Wie auch immer, Nomuri hatte an diesem Abend eine Mission zu erfüllen, und die saß ihm gegenüber. Lian Ming. Sie trug den für ihre Stellung obligatorischen Overall in verschossenem Blau. Ihr Haar war kurz geschnitten und wirkte fast wie ein Helm. Die Modeindustrie in dieser Stadt schien von einem rassistischen Miststück pervertiert worden zu sein, das Chinesen hasste und sie deshalb so unvorteilhaft wie nur eben möglich aussehen ließ. Nomuri hatte hier noch keine einzige einheimische Frau gesehen, die attraktiv angezogen gewesen wäre. Alle trugen triste Einheitstracht. Die immer zahlreicher in Erscheinung tretenden Ausländer stachen ins Auge wie Rosen auf einem Schrottplatz, die die Schrottmenge umso scheußlicher aussehen ließen.

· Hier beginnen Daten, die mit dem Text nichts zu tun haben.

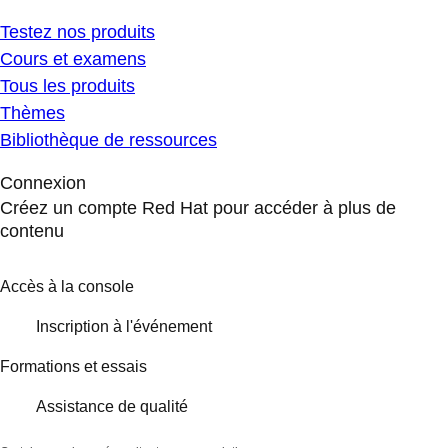
Testez nos produits
Cours et examens
Tous les produits
Thèmes
Bibliothèque de ressources
Connexion
Créez un compte Red Hat pour accéder à plus de
contenu
Accès à la console
Inscription à l'événement
Formations et essais
Assistance de qualité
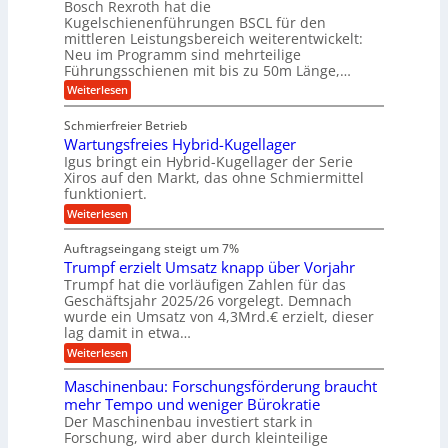
t
ä
Bosch Rexroth hat die
a
g
l
e
o
z
Kugelschienenführungen BSCL für den
s
e
m
i
U
mittleren Leistungsbereich weiterentwickelt:
c
r
o
s
h
Neu im Programm sind mehrteilige
m
W
t
e
i
Führungsschienen mit bis zu 50m Länge,…
e
g
i
H
n
r
v
u
:
Weiterlesen
e
e
k
e
b
K
n
b
z
u
b
u
Schmierfreier Betrieb
e
n
u
e
g
u
d
Wartungsfreies Hybrid-Kugellager
w
e
n
g
M
e
l
Igus bringt ein Hybrid-Kugellager der Serie
g
k
a
g
s
Xiros auf den Markt, das ohne Schmiermittel
r
s
u
e
c
funktioniert.
e
c
n
h
n
i
h
:
g
Weiterlesen
i
s
i
W
e
e
l
n
a
n
n
Auftragseingang steigt um 7%
a
e
r
e
u
Trumpf erzielt Umsatz knapp über Vorjahr
n
t
n
f
b
u
Trumpf hat die vorläufigen Zahlen für das
f
a
n
ü
Geschäftsjahr 2025/26 vorgelegt. Demnach
u
g
h
wurde ein Umsatz von 4,3Mrd.€ erzielt, dieser
s
r
lag damit in etwa…
f
u
:
r
Weiterlesen
n
T
e
g
r
i
e
Maschinenbau: Forschungsförderung braucht
u
e
n
mehr Tempo und weniger Bürokratie
m
s
B
Der Maschinenbau investiert stark in
p
H
S
Forschung, wird aber durch kleinteilige
f
y
C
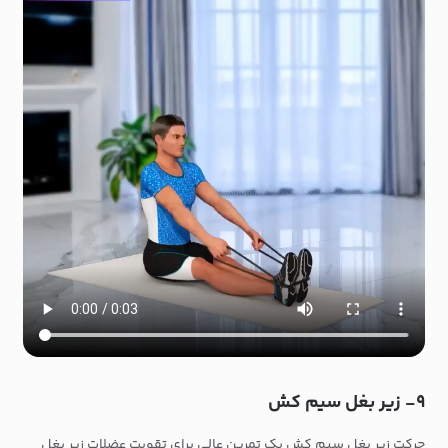
۹- زیر بغل سیم کش
حرکت زیر بغل سیم کش یک تمرین عالی برای تقویت عضلات زیر بغل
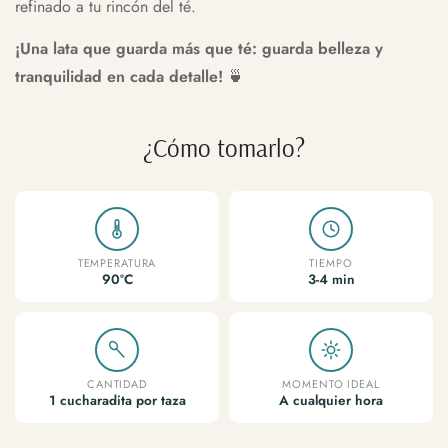
refinado a tu rincón del té.
¡Una lata que guarda más que té: guarda belleza y
tranquilidad en cada detalle!
🍵
¿Cómo tomarlo?
TEMPERATURA
TIEMPO
90ºC
3-4 min
CANTIDAD
MOMENTO IDEAL
1 cucharadita por taza
A cualquier hora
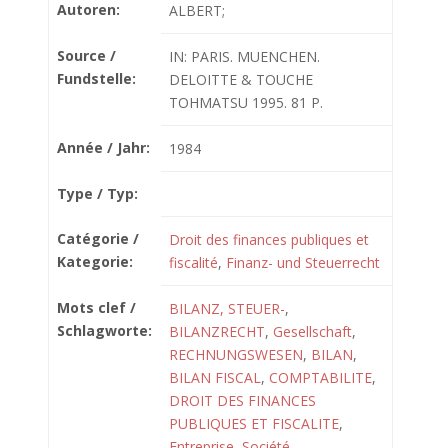
Autoren:
ALBERT;
Source /
IN: PARIS. MUENCHEN.
Fundstelle:
DELOITTE & TOUCHE
TOHMATSU 1995. 81 P.
Année / Jahr:
1984
Type / Typ:
Catégorie /
Droit des finances publiques et
Kategorie:
fiscalité
,
Finanz- und Steuerrecht
Mots clef /
BILANZ, STEUER-
,
Schlagworte:
BILANZRECHT
,
Gesellschaft
,
RECHNUNGSWESEN
,
BILAN
,
BILAN FISCAL
,
COMPTABILITE
,
DROIT DES FINANCES
PUBLIQUES ET FISCALITE
,
Entreprise
,
Société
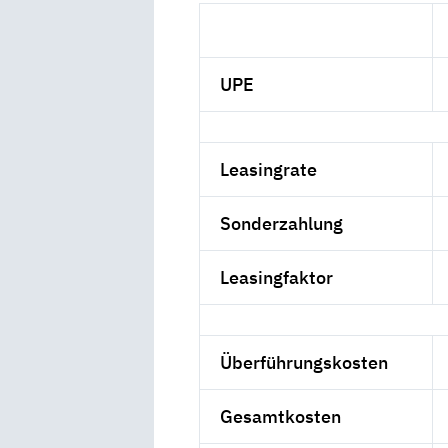
UPE
Leasingrate
Sonderzahlung
Leasingfaktor
Überführungskosten
Gesamtkosten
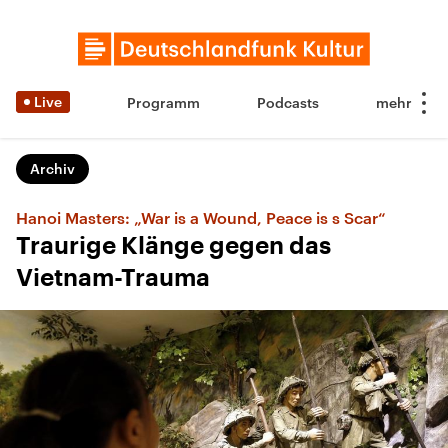
Live
Programm
Podcasts
Archiv
Hanoi Masters: „War is a Wound, Peace is s Scar“
Traurige Klänge gegen das
Vietnam-Trauma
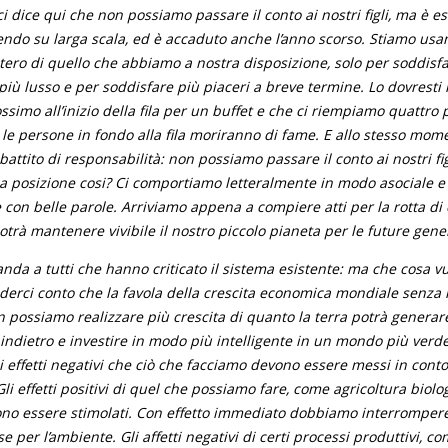
i dice qui che non possiamo passare il conto ai nostri figli, ma è e
ndo su larga scala, ed è accaduto anche l’anno scorso. Stiamo usan
estero di quello che abbiamo a nostra disposizione, solo per soddisfa
 più lusso e per soddisfare più piaceri a breve termine. Lo dovrest
ssimo all’inizio della fila per un buffet e che ci riempiamo quattro 
e persone in fondo alla fila moriranno di fame. E allo stesso mome
battito di responsabilità: non possiamo passare il conto ai nostri fi
na posizione cosi? Ci comportiamo letteralmente in modo asociale e
 con belle parole. Arriviamo appena a compiere atti per la rotta 
otrà mantenere vivibile il nostro piccolo pianeta per le future gene
anda a tutti che hanno criticato il sistema esistente: ma che cosa vu
erci conto che la favola della crescita economica mondiale senza l
n possiamo realizzare più crescita di quanto la terra potrà genera
indietro e investire in modo più intelligente in un mondo più verde
li effetti negativi che ciò che facciamo devono essere messi in cont
li effetti positivi di quel che possiamo fare, come agricoltura biolo
vono essere stimolati. Con effetto immediato dobbiamo interrompere
e per l’ambiente. Gli affetti negativi di certi processi produttivi, co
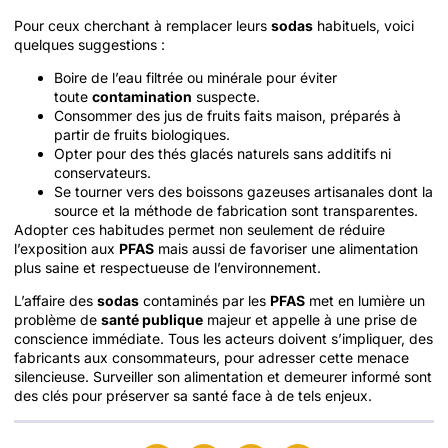
Pour ceux cherchant à remplacer leurs
sodas
habituels, voici
quelques suggestions :
Boire de l’eau filtrée ou minérale pour éviter
toute
contamination
suspecte.
Consommer des jus de fruits faits maison, préparés à
partir de fruits biologiques.
Opter pour des thés glacés naturels sans additifs ni
conservateurs.
Se tourner vers des boissons gazeuses artisanales dont la
source et la méthode de fabrication sont transparentes.
Adopter ces habitudes permet non seulement de réduire
l’exposition aux
PFAS
mais aussi de favoriser une alimentation
plus saine et respectueuse de l’environnement.
L’affaire des
sodas
contaminés par les
PFAS
met en lumière un
problème de
santé publique
majeur et appelle à une prise de
conscience immédiate. Tous les acteurs doivent s’impliquer, des
fabricants aux consommateurs, pour adresser cette menace
silencieuse. Surveiller son alimentation et demeurer informé sont
des clés pour préserver sa santé face à de tels enjeux.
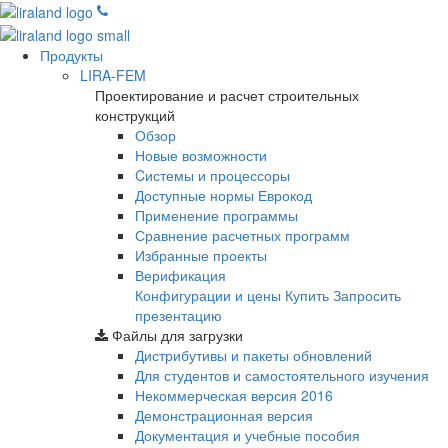
Продукты
LIRA-FEM
Проектирование и расчет строительных
конструкций
Обзор
Новые возможности
Cистемы и процессоры
Доступные нормы Еврокод
Применение программы
Сравнение расчетных программ
Избранные проекты
Верификация
Конфигурации и цены
Купить
Запросить
презентацию
Файлы для загрузки
Дистрибутивы и пакеты обновлений
Для студентов и самостоятельного изучения
Некоммерческая версия
2016
Демонстрационная версия
Документация и учебные пособия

Zu Hause in den Vereinigten Staaten gab es das ganze Spektrum zu bestaunen, das der Globus zu bieten hatte: weiße, schwarze, jüdische, nichtjüdische, gelbe, lateinamerikanische, echt afrikanische, europäische Menschen aller Couleur: dunkelhaarige, italienisch gediegene, französisch hochnäsige, britisch propere und steife deutsche. Dazu kamen dann noch die Kanadier und die Spanier (die einen großen Bogen um die Latinos machten) und jede Menge Japaner (die ihrerseits Abstand hielten zu den amerikanischen Bürgern japanischer Herkunft, vor allem aber deshalb, weil letztere das so wollten). Ein veritabler Menschenzoo. Vereint waren sie lediglich in der Forderung, hart zu arbeiten, um sich attraktiv präsentieren zu können, denn das war das erste Gebot – zumindest in Kalifornien, der Heimat der Rollschuhfahrer, Surfer und Bodybuilder.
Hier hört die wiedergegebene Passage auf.